-- Prompt --
In the records below, find the line holding "Manajemen Fiskal Pemprov" and the line holding "incontrato gli esponenti". Set down both, with every line between them, exactly.

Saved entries
# # # # #
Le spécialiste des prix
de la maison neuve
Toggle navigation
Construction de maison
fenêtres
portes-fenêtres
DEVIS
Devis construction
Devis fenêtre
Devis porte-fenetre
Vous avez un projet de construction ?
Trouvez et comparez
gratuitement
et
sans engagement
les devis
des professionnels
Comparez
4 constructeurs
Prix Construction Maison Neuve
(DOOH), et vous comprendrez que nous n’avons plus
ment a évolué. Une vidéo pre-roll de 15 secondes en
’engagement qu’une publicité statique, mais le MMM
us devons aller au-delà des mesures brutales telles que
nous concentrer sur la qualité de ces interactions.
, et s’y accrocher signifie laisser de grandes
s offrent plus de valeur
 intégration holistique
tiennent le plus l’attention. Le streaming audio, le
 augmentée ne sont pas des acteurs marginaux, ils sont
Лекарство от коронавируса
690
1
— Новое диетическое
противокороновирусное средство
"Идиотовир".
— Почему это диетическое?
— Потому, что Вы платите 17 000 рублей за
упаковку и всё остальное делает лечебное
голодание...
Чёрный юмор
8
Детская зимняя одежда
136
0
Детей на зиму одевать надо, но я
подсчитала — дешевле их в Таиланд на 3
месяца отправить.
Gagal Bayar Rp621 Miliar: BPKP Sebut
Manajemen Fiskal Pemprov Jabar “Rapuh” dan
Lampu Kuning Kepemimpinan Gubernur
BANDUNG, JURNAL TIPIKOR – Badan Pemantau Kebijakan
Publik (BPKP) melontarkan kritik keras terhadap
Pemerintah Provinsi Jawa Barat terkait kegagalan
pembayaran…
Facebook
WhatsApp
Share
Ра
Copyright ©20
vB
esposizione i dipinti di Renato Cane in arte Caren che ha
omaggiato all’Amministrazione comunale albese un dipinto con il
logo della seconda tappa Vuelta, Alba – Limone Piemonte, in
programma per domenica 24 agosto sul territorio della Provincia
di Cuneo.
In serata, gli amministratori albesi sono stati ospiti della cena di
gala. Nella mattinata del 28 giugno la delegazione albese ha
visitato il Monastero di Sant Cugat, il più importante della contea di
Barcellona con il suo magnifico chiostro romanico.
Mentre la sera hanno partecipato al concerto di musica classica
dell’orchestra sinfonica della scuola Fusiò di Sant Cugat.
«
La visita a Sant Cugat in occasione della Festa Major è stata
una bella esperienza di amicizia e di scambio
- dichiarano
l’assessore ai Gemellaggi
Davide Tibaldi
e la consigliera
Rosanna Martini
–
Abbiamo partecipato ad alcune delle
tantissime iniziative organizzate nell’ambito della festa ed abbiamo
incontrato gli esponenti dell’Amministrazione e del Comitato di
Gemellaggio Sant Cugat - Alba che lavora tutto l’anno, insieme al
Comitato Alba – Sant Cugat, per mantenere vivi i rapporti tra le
# # # # #
-- Worked solution --
Manajemen Fiskal Pemprov Jabar “Rapuh” dan
Lampu Kuning Kepemimpinan Gubernur
BANDUNG, JURNAL TIPIKOR – Badan Pemantau Kebijakan
Publik (BPKP) melontarkan kritik keras terhadap
Pemerintah Provinsi Jawa Barat terkait kegagalan
pembayaran…
Facebook
WhatsApp
Share
Ра
Copyright ©20
vB
esposizione i dipinti di Renato Cane in arte Caren che ha
omaggiato all’Amministrazione comunale albese un dipinto con il
logo della seconda tappa Vuelta, Alba – Limone Piemonte, in
programma per domenica 24 agosto sul territorio della Provincia
di Cuneo.
In serata, gli amministratori albesi sono stati ospiti della cena di
gala. Nella mattinata del 28 giugno la delegazione albese ha
visitato il Monastero di Sant Cugat, il più importante della contea di
Barcellona con il suo magnifico chiostro romanico.
Mentre la sera hanno partecipato al concerto di musica classica
dell’orchestra sinfonica della scuola Fusiò di Sant Cugat.
«
La visita a Sant Cugat in occasione della Festa Major è stata
una bella esperienza di amicizia e di scambio
- dichiarano
l’assessore ai Gemellaggi
Davide Tibaldi
e la consigliera
Rosanna Martini
–
Abbiamo partecipato ad alcune delle
tantissime iniziative organizzate nell’ambito della festa ed abbiamo
incontrato gli esponenti dell’Amministrazione e del Comitato di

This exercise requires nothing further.